==== SOURCE INFORMATION

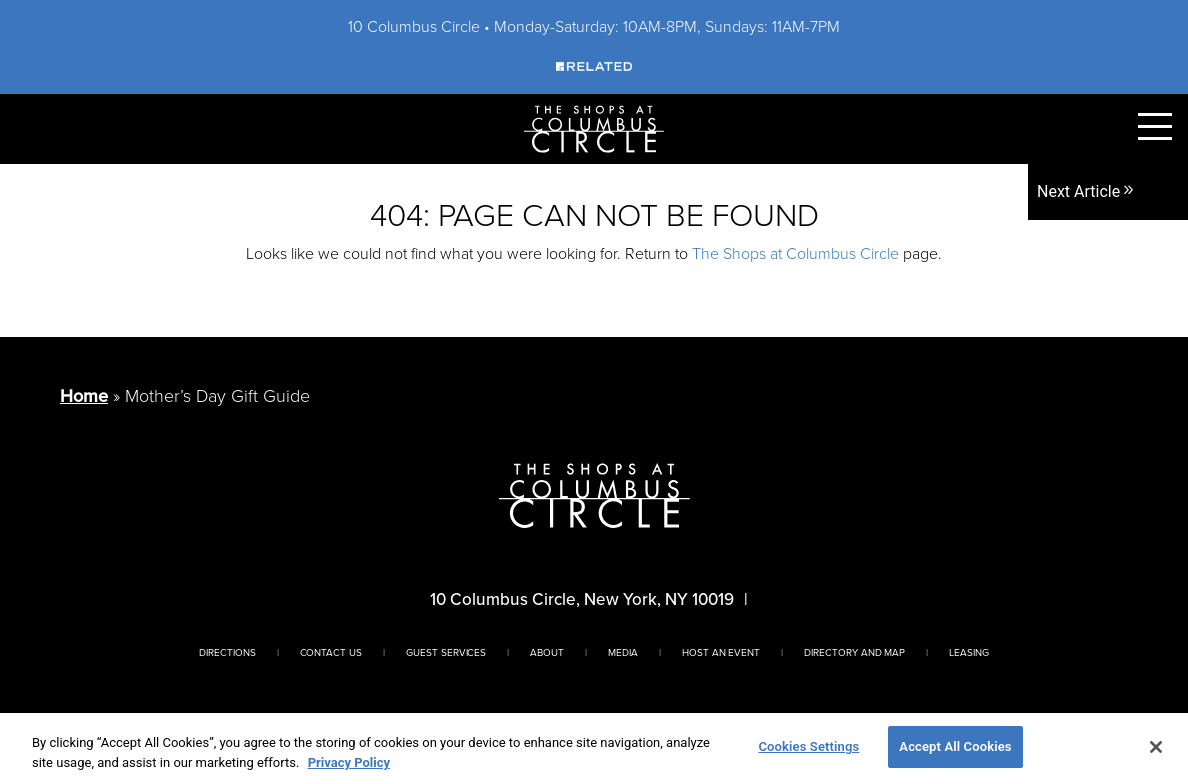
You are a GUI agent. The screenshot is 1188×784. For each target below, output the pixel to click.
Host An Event (721, 652)
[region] (594, 748)
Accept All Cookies (955, 746)
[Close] (1156, 747)
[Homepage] (594, 127)
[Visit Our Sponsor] (594, 65)
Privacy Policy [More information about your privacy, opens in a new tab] (349, 762)
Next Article (1086, 191)
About (547, 652)
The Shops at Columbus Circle (795, 253)
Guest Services (446, 652)
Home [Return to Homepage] (84, 396)
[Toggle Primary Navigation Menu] (1155, 126)
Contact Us (331, 652)
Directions (227, 652)
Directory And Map (854, 652)
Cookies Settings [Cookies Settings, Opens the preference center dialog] (808, 746)
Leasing (969, 652)
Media (623, 652)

========

** REQUIRED WORK **
Omit the pictures. Print, word for word, the lines from the beginning of the entries above through the line that holds "[Visit Our Sponsor] (594, 65)".

** TASK OUTPUT **
You are a GUI agent. The screenshot is 1188×784. For each target below, output the pixel to click.
Host An Event (721, 652)
[region] (594, 748)
Accept All Cookies (955, 746)
[Close] (1156, 747)
[Homepage] (594, 127)
[Visit Our Sponsor] (594, 65)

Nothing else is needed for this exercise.